According to Comic Vine Mark McKenna, who has worked 29 years as an artist and inker, is credited with 542 issues of various comics. He’s worked at DC, Marvel and Darkhorse, drawing issues of Spider-Man, Wonder Woman, Doom Patrol, The Punisher, and the list goes on. So, I admit to going a little fanboy when I met him at the Rhode Island Con. Like most of the folks in the field whom I’ve met, he’s a cool and unassuming guy with whom it was great to talk.
At his table, he had the usual amount of wares one expects from an artist, and since I was primarily looking for new independent comics to review, didn’t think I’d get more than good conversation. Then Mark pointed out his delightfully deranged Combat Jacks. The conversation had verged towards the difference in working for one of the big houses and going the independent route. No question, working for the Big 2 produces a nicer and steadier paycheck, but you are constrained in creativity. That’s when he showed me his leap into the weird.
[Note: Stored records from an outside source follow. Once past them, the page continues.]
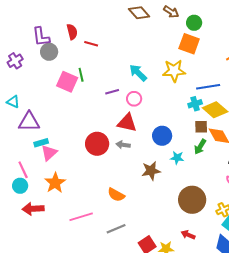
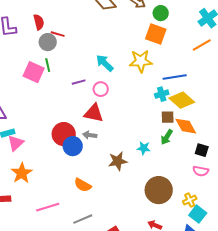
gray circle: (49, 52) -> (48, 42), moved
blue circle: (162, 136) -> (73, 146), moved

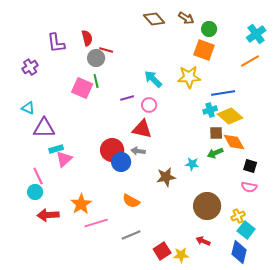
green arrow: (167, 137) -> (215, 153), turned 35
orange star: (22, 173) -> (81, 204), moved

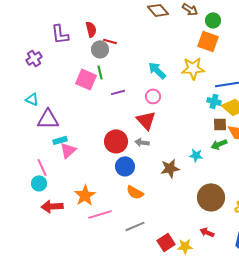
purple line: (127, 98) -> (118, 92), moved
cyan cross: (210, 110) -> (214, 101), turned 32
red triangle: (142, 129) -> (146, 120), turned 35
blue circle: (121, 162) -> (125, 166), moved

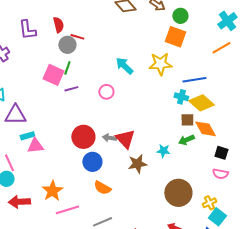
green line: (100, 72) -> (67, 68), turned 32
purple line: (118, 92) -> (71, 89), moved
pink circle: (153, 96) -> (106, 92), moved
red triangle: (146, 120) -> (125, 139), moved
pink triangle: (68, 150) -> (35, 146), turned 36

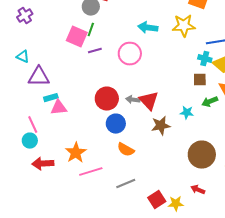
cyan arrow: (124, 66) -> (148, 28), turned -36
pink circle: (106, 92) -> (130, 54), size x1.5
brown square: (187, 120) -> (200, 80), moved

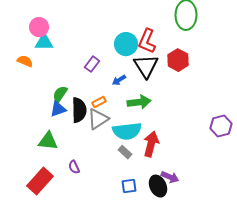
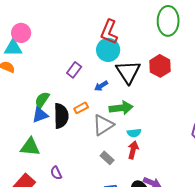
red L-shape: (147, 41) -> (109, 32), moved
cyan triangle: (44, 42) -> (13, 48), moved
gray triangle: (98, 119) -> (103, 125), moved
cyan semicircle: (127, 131) -> (134, 133), moved, size x0.5
red arrow: (151, 144) -> (133, 150), size x0.7

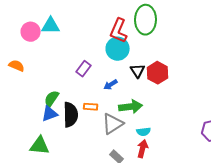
green ellipse: (168, 21) -> (146, 20), moved
cyan triangle: (13, 48) -> (51, 26), moved
red hexagon: (160, 66) -> (158, 73), moved
black triangle: (128, 72) -> (138, 71), size x0.6
orange rectangle: (81, 108) -> (91, 107), turned 32

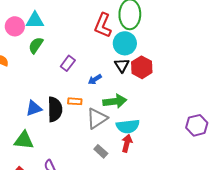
cyan circle: (118, 49) -> (125, 43), moved
green semicircle: (52, 99) -> (36, 45), moved
cyan semicircle: (144, 132) -> (128, 126), size x1.6

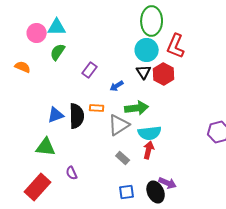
red L-shape: (103, 25) -> (176, 46), moved

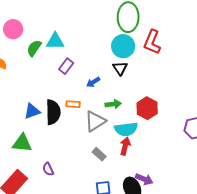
cyan triangle: (57, 27) -> (55, 41), moved
red hexagon: (164, 74) -> (147, 108), moved
green arrow: (137, 108) -> (113, 104), size x0.7

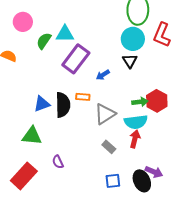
purple rectangle: (66, 66) -> (76, 59), size x1.8
green arrow: (113, 104) -> (140, 102), moved

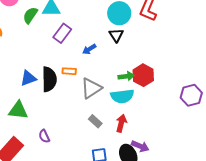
purple rectangle: (76, 59) -> (62, 33), size x0.7
red arrow: (135, 139) -> (121, 123), moved

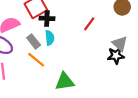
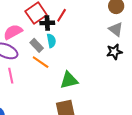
red line: (89, 24) -> (62, 15), moved
gray triangle: (120, 44) -> (116, 29), moved

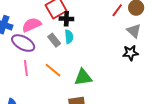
red line: (62, 15) -> (117, 10), moved
orange line: (41, 62) -> (53, 70), moved

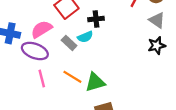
black cross: (66, 19) -> (96, 19), moved
cyan semicircle: (69, 37) -> (85, 37), turned 80
green triangle: (83, 77) -> (95, 82), moved

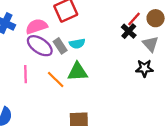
black cross: (96, 19) -> (129, 31), moved, turned 35
purple ellipse: (35, 51) -> (40, 46), moved
green triangle: (95, 82) -> (78, 72), moved

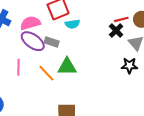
red line: (134, 19) -> (121, 19), turned 32
cyan semicircle: (77, 44) -> (72, 24), moved
gray rectangle: (60, 46) -> (52, 42), turned -40

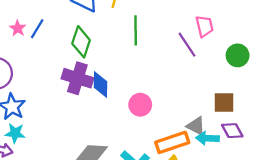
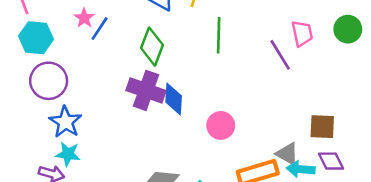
pink star: (18, 28) -> (84, 18), moved
green circle: (238, 55) -> (348, 29), moved

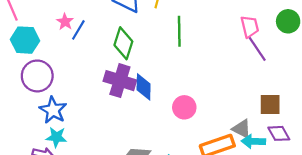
purple line: (280, 55) -> (257, 49), moved

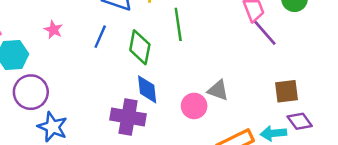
blue line: (78, 30) -> (100, 37), moved
green diamond: (123, 43) -> (140, 47), moved
purple cross: (120, 81) -> (128, 117), moved
gray triangle: (242, 129) -> (218, 90), moved

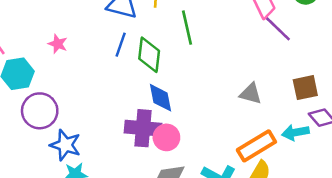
blue line: (100, 37) -> (121, 45), moved
gray triangle: (218, 90) -> (251, 94), moved
pink circle: (194, 106) -> (166, 137), moved

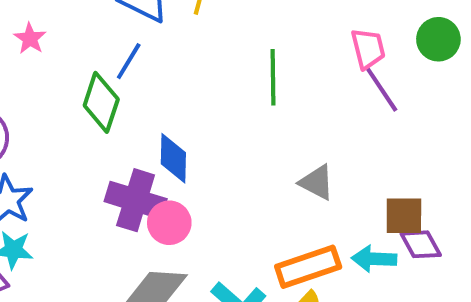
green line: (187, 28) -> (273, 77), moved
green diamond: (149, 55) -> (101, 102), moved
brown square: (305, 88) -> (404, 216), moved

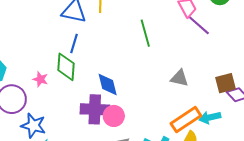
pink star: (30, 38) -> (40, 79), moved
cyan arrow: (374, 259) -> (210, 117), moved

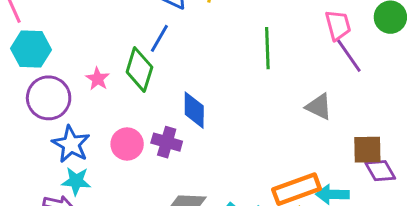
gray triangle: (179, 78) -> (319, 107), moved
purple cross: (95, 109) -> (167, 142), size x0.7
pink circle: (114, 116) -> (127, 144), moved

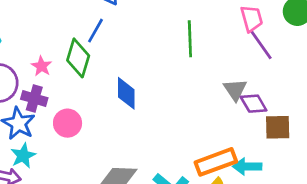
gray triangle: (319, 107) -> (235, 90), turned 30
purple cross: (167, 142) -> (34, 99), moved
purple diamond: (380, 171) -> (254, 104), moved
cyan star: (76, 181) -> (23, 156), turned -30

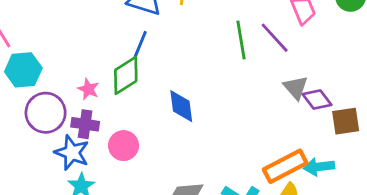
purple line: (261, 45) -> (275, 38), moved
green diamond: (78, 58) -> (126, 75), turned 48

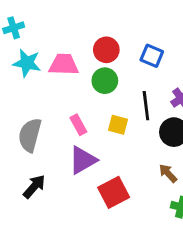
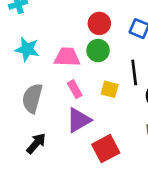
cyan star: (27, 63) -> (27, 49), moved
pink trapezoid: (64, 65) -> (67, 57), moved

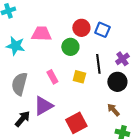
red circle: (99, 23) -> (81, 28), moved
pink trapezoid: (67, 57) -> (41, 34), moved
purple triangle: (79, 120) -> (43, 106), moved

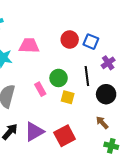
green circle: (70, 47) -> (59, 78), moved
purple cross: (122, 59) -> (108, 63), moved
yellow square: (79, 77) -> (68, 97), moved
purple triangle: (43, 106) -> (34, 132), moved

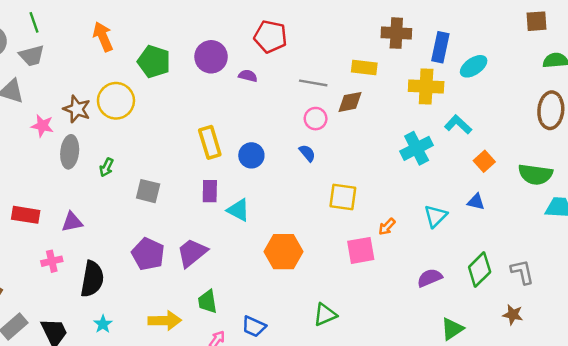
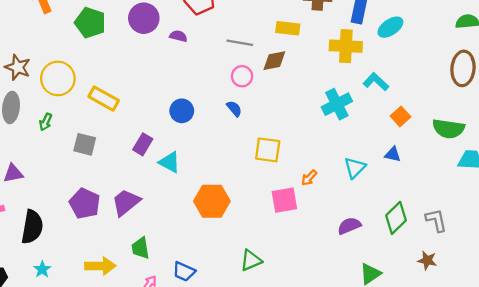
yellow circle: (116, 101) -> (58, 78), moved
yellow rectangle: (210, 142) -> (104, 99), moved, turned -44
purple rectangle: (210, 191) -> (143, 144), turned 30

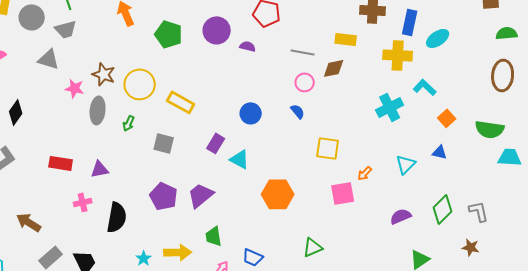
cyan star: (42, 269) -> (144, 258), moved

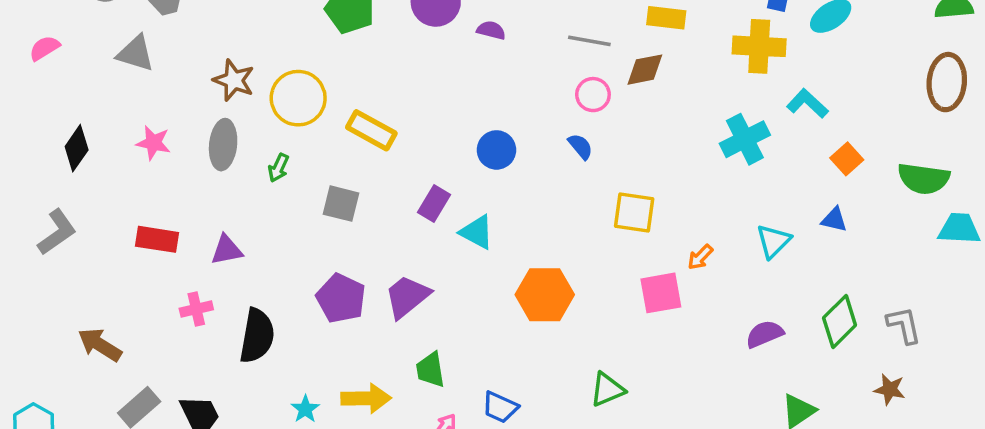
pink star: (75, 88) -> (153, 143), moved

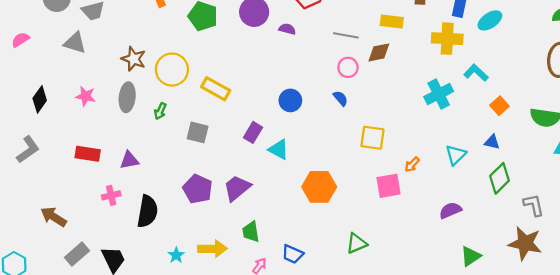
green diamond: (840, 321) -> (499, 178), moved
brown star: (890, 389) -> (525, 243), size x1.8

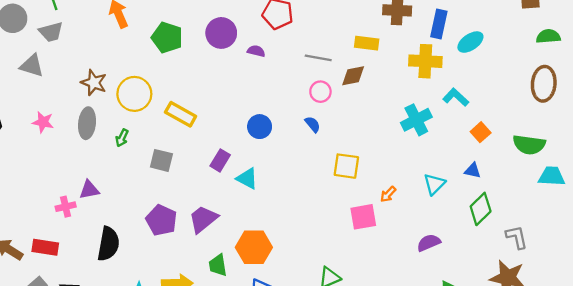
red rectangle: (88, 154) -> (45, 247), moved
orange hexagon: (319, 187) -> (254, 247), moved
pink cross: (111, 195) -> (66, 207), moved

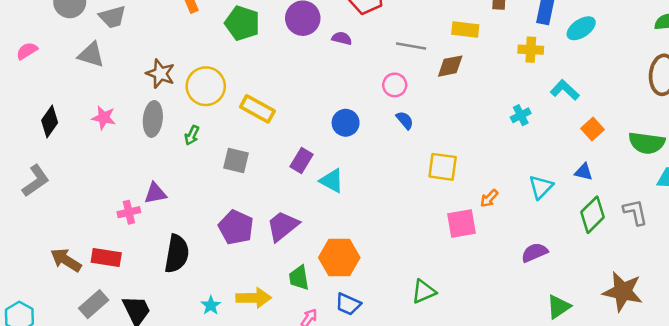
yellow cross: (425, 61) -> (531, 50), size x0.7
pink circle: (320, 92) -> (395, 85), moved
cyan cross: (416, 120) -> (521, 115), size x0.6
gray L-shape: (517, 237) -> (635, 212), moved

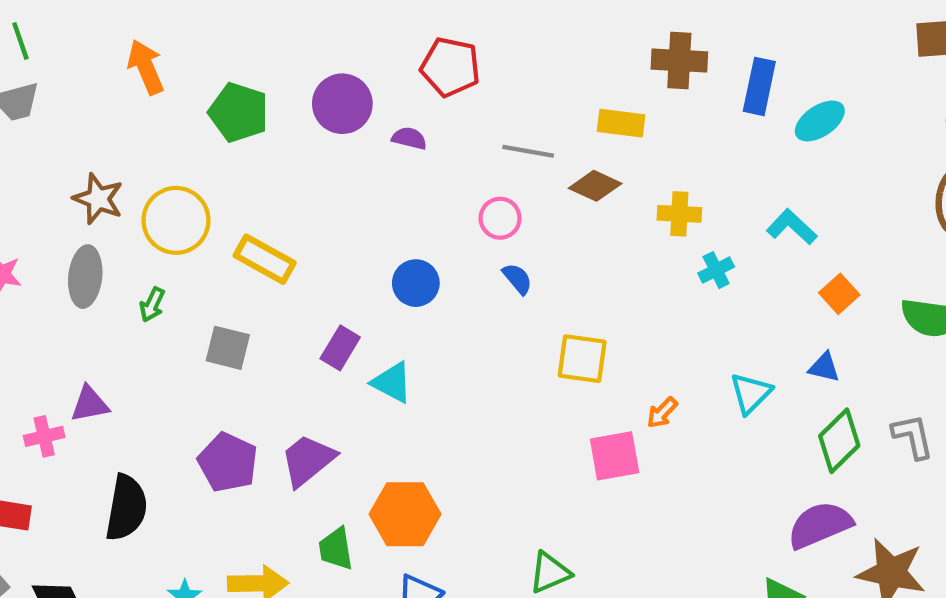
yellow cross: (531, 50) -> (679, 214), moved
brown diamond: (450, 66) -> (595, 186), turned 36
purple semicircle: (535, 252) -> (820, 525), moved, size x1.4

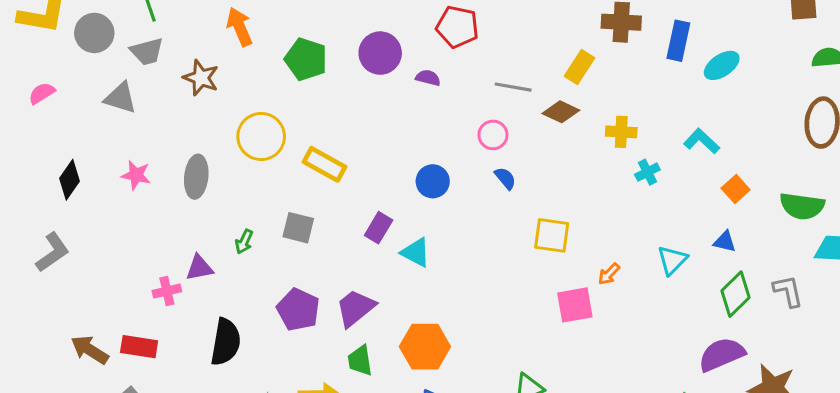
yellow rectangle: (621, 123) -> (579, 67), turned -64
brown star: (98, 199) -> (201, 78), moved
green arrow: (152, 305) -> (244, 242), moved
green trapezoid: (336, 549) -> (360, 361), moved

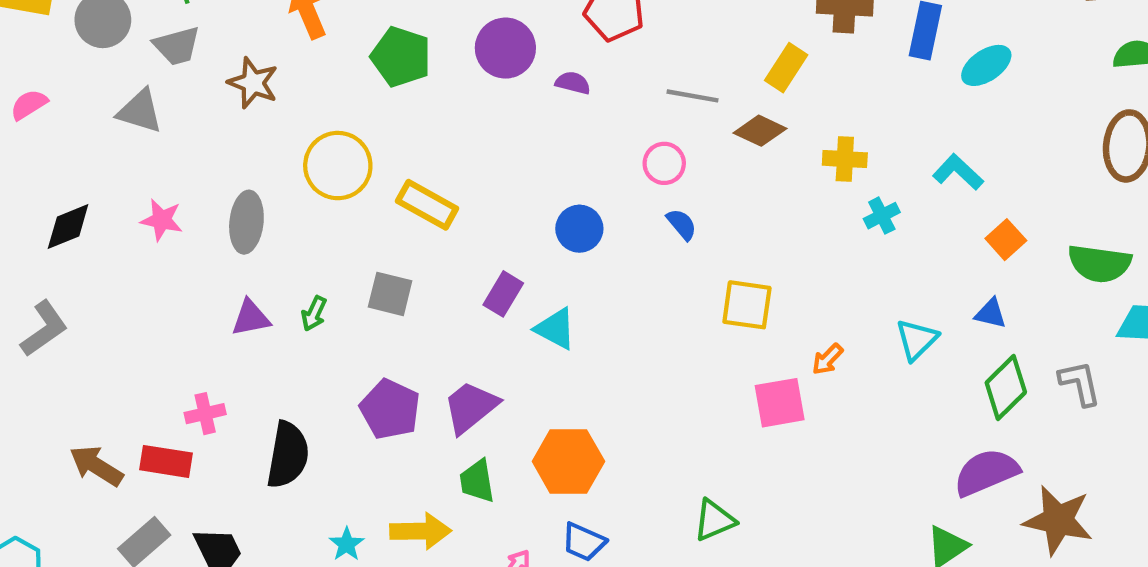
black diamond: (70, 180) -> (68, 226), turned 33
purple triangle: (199, 268) -> (251, 318), moved
pink cross: (167, 291) -> (205, 414), moved

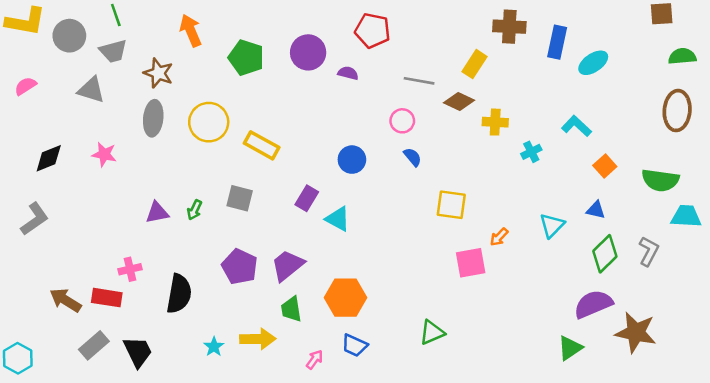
yellow cross: (845, 159) -> (495, 122), moved
gray ellipse: (246, 222) -> (153, 118), moved
gray L-shape: (1080, 383) -> (649, 251), turned 40

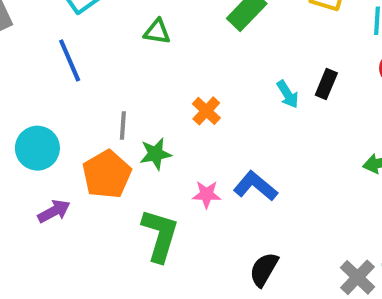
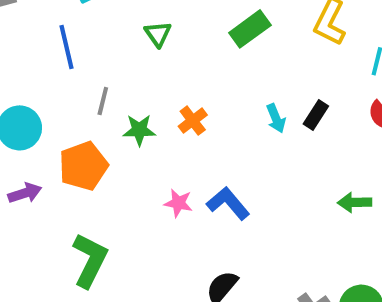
green triangle: (157, 32) -> (158, 34), turned 36
gray line: (123, 125) -> (103, 101), moved
green star: (156, 154) -> (139, 130), moved
green L-shape: (160, 235) -> (90, 260), moved

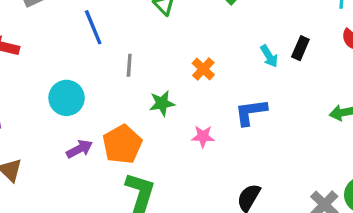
green star: (139, 130) -> (162, 103), moved
orange pentagon: (83, 166) -> (122, 144), moved
blue L-shape: (228, 203) -> (251, 112), moved, turned -48

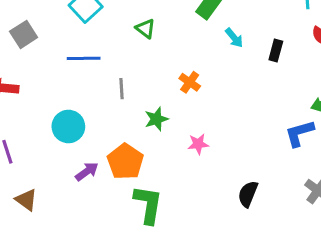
blue line: (93, 27) -> (84, 58), turned -60
cyan arrow: (269, 56) -> (234, 38), moved
blue L-shape: (251, 112) -> (299, 133), moved

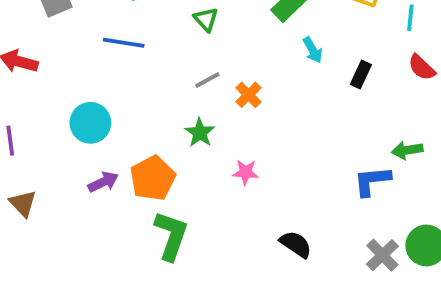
gray line: (121, 89) -> (207, 80), moved, turned 55
green star: (156, 119) -> (200, 133), turned -30
black semicircle: (248, 194) -> (296, 244), turned 92

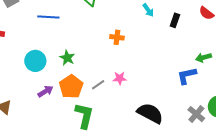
gray line: (207, 80) -> (98, 85), moved
orange cross: (249, 95) -> (117, 37), turned -32
green star: (200, 133) -> (67, 58), moved
black semicircle: (296, 244) -> (150, 113), size x1.5

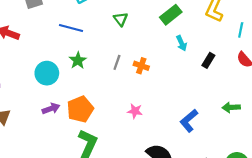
green star: (67, 58) -> (78, 60), moved
blue L-shape: (187, 76) -> (189, 121), moved, turned -40
gray line: (98, 85) -> (117, 62), moved, turned -48

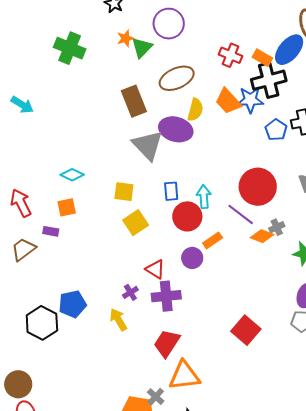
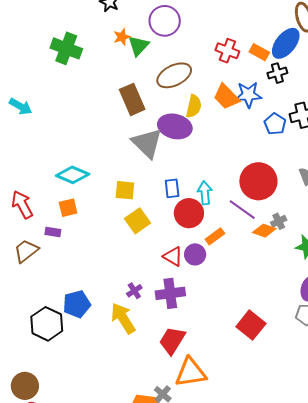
black cross: (269, 80) -> (277, 73), moved, size x0.6
cyan diamond: (72, 175) -> (73, 175), size x1.4
red triangle: (155, 269) -> (173, 256), moved
yellow arrow: (118, 320) -> (123, 318), size x1.4

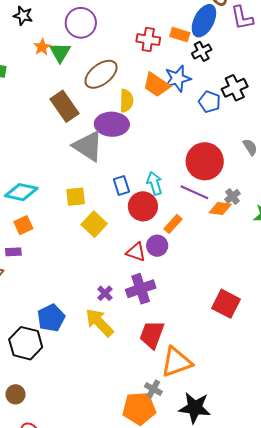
brown circle: (25, 386) -> (15, 394), moved, size x0.7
Combat Jack is exactly the kind of title that a guy like Mark would think of and the corporate publishers would turn their back on. And that is the beauty of Kickstarter. Mark was able to peddle his idea to the public at large. This direct action consumerism allows folks like Mark to bypass the second guessing and conservative groupthink of the corporation that is worried about upfront costs for production.
This allowed Mark to bring this labor of love (and laughter) to light. The way Mark explained it, he was at home with his son when he realized that there just aren’t enough pumpkins in horror movies. From this now obvious observation, the idea of Combat Jacks took form.
The premise was to take the alien invasion in an abandoned facility on another planet trope and have fun with it. The basic story is that an earth-like planet wandered into the solar system and entered orbit opposite Earth. Convicts are sent to terraform the planet, but suddenly the base goes silent. A crack team of space marines is dispatched to investigate. What they find are evil aliens who resemble pumpkins. The story is delivered with a straight faced deadpan while the tongue is firmly planted in the cheek.
Mark originally thought of this as a “one and done.”
According to Mark: “My original CJ1 ran in 2012 in Diamond as a one shot, then I spoke to a big wig at IDW who told me, if I did the book as a miniseries, he would collect it.” However, to get the collected edition, Mark had to produce a 4 issue miniseries. The deal was that Mark would fund the individual issues and IDW would fund and publish the collection.
“It remains to be seen if that will happen, since a lot of time as passed, but if not, I’m fine producing a trade myself. I do publish under my own banner, Banana Tale Press.”
Combat Jack #2 is out in the shops, but was sorely under ordered. Diamond let Mark know that they want to support it and him, “but dammit, it’s hard to sell books if you’re not Batman or Spidey!”
Billy Tucci has done a variant cover for Combat Jack. “We are friends for the past 10 year. I like doing variant covers and I thought he would be a great choice since he draws women so well.”
Mark also wanted me to give a shout out to his team: “Sam Eggleston did a fantastic job scripting from my plots after I wrote the 1st issue, which he edited and added all the Bells and Whistles.” Issue 2 had the great pencils by Jason Baroody, colors by Tom Chu and Blair Smith; John Hunt handled the lettering and Kim Eggleston was the script editor.
Issue #2 picks up right after the end of issue #1, but also jumps between 1975 in Pine Bush, New York and 2118 AD. To non-New Yorkers, or connoisseurs of the weird, Pine Bush, a small town in upstate New York, has been dubbed the UFO capital of the USA. The 1975 story involves the evil alien pumpkins invading a U-Pick pumpkin farm. The 1975 sequences are very funny, and I won’t spoil it by describing them. Just think: a farm, farmers, tourists, killer pumpkins and cows. The comic practically writes itself.
Issue #3 involves the “true story” of Ichabod Crane and the headless horseman. It’s being solicited by Diamond for December, so I haven’t seen it yet. But, based upon issues 1 and 2, I have high hopes.
Issue #4 hasn’t come out yet. However, I advise buying issues 1 through 3 and then when Kickstarter for issue #4 starts, sign on board. This is a story that needs telling.